“Culture arises and unfolds in and as play.” ~ Johan Huizinga, Dutch historian.
As a novel virus circulates the globe, halting commerce and plunging humankind into a waking slumber of feverish panic buying and virtue signalling, a peculiar juxtaposition between children’s play and catastrophe emerges. Human occupations — that is, work, leisure, social participation, spiritual undertakings and self-care — are now drastically altered in form and tempo. Nothing is the way it was before. For children, whose primary occupation is play, the pandemic is a literal game-changer.
Children are hardly oblivious to massive scale events. If anything, they’re hyper-aware of the issues that trouble their adult counterparts, yet they lack the life experience and the resource of hindsight to temper the anxiety. Children do not have the ability to process fully the events unfolding around them. It is, after all, not their responsibility to shoulder the existential burdens that afflict adults. But perhaps, in times of crisis and uncertainty, children are the most psychologically vulnerable of us all.
The American Academy of Pediatrics (AAP) recognizes children’s emotional vulnerability to disaster. According to its literature, the extent of this vulnerability depends on three key variables: 1) the extent of exposure to the event, 2) the amount of support during the disaster and its aftermath, and 3) the extent of personal loss and disruption. The term ‘disaster’ is broad — it could refer to an immediate, acutely life-threatening event like interpersonal violence or a natural disaster. It can also refer to an event that causes long-lasting occupational disruption, one that might not directly (or physiologically) affect the child but can indirectly cause psycho-social distress. The pandemic, at least for those not directly affected by infection or that of a loved one, is one such event.
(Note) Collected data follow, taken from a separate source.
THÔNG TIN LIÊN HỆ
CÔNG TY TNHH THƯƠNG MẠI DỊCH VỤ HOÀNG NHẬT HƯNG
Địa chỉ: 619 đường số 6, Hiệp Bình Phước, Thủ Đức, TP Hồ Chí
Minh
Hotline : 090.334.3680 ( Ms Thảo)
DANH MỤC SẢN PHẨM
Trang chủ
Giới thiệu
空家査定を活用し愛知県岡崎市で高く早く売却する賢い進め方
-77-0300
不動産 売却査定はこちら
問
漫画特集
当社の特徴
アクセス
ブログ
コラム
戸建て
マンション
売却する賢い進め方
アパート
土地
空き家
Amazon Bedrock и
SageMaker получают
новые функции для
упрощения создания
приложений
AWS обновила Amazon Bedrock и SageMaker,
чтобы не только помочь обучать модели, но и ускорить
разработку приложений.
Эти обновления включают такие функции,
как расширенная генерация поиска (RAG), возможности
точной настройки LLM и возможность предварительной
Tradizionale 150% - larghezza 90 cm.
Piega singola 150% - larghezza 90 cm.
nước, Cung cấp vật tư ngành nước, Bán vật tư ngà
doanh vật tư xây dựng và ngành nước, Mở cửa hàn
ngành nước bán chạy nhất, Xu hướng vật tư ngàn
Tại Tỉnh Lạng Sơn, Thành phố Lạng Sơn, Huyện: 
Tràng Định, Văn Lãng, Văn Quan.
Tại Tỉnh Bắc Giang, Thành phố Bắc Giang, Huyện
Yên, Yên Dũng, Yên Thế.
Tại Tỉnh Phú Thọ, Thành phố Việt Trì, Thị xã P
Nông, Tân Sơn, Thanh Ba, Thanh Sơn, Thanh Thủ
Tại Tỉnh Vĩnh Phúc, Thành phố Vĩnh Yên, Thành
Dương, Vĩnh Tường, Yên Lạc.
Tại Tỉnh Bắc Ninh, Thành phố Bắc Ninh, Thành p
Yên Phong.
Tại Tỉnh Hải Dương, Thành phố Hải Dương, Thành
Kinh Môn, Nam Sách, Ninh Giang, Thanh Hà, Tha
A recent article in The Atlantic (‘How the Coronavirus is Influencing Children’s Play’) brought to mind the contentious folk theory that the nursery rhyme Ring-a-Ring ‘o Roses is an allegory for the Black Death (note references in the verse to a rosy-red rash, the aromatic posies to conceal the smell of death, the performance of sneezing). It would seem that the rhyme, if its plague-inspired origins weren’t largely dismissed as unfounded, is the perfect example of ‘plague play’, or, more generally speaking, the re-enactment of catastrophic historical events in children’s games.
Dramatic play has taken on coronavirus themes with children adapting Doctor-Doctor to feature enactments of detection (pretend-swabbing), diagnosis and intervention (play-acting CPR, giving out imaginary medications, ‘quarantining’ stuffed animals in shoe-boxes). Some have repurposed everyday toys to feature in corona-games, as seen in ‘Coronaball’, which The Atlantic describes as a game of dodge-ball using a spiky plastic ball to resemble the virus. Caregivers give accounts of witnessing the unsavory ‘Coronavirus Tag’, a variation of the common playground game of chase in which players tag each other by coughing on them. Players can achieve immunity from ‘infection’ by mimicking PPE (putting on a hood equals a ‘hazmat suit’; covering one’s mouth with a sleeve counts as a ‘face mask’).
Sometimes, younger children use play to imitate traumatic experiences and related themes. The AAP dubs this phenomenon ‘joyless repetitive play’. It is associated with post-traumatic stress disorder (PTSD), comparable to flashbacks or invasive, unwanted thoughts that cause a person to relive trauma. Joyless play is not, in my view, true play. But how do we tell the difference? The coronavirus games emerging on playgrounds aren’t necessarily akin to joyless repetitive play. That’s not to say that PTSD from COVID-19-related events and subsequent re-enactments of trauma through play aren’t possible — they are. But how do we recognize the difference? When should we be concerned about ‘corona-tag’, and when should we see this kind of play as positive, inner resource-building exercise that fosters resilience?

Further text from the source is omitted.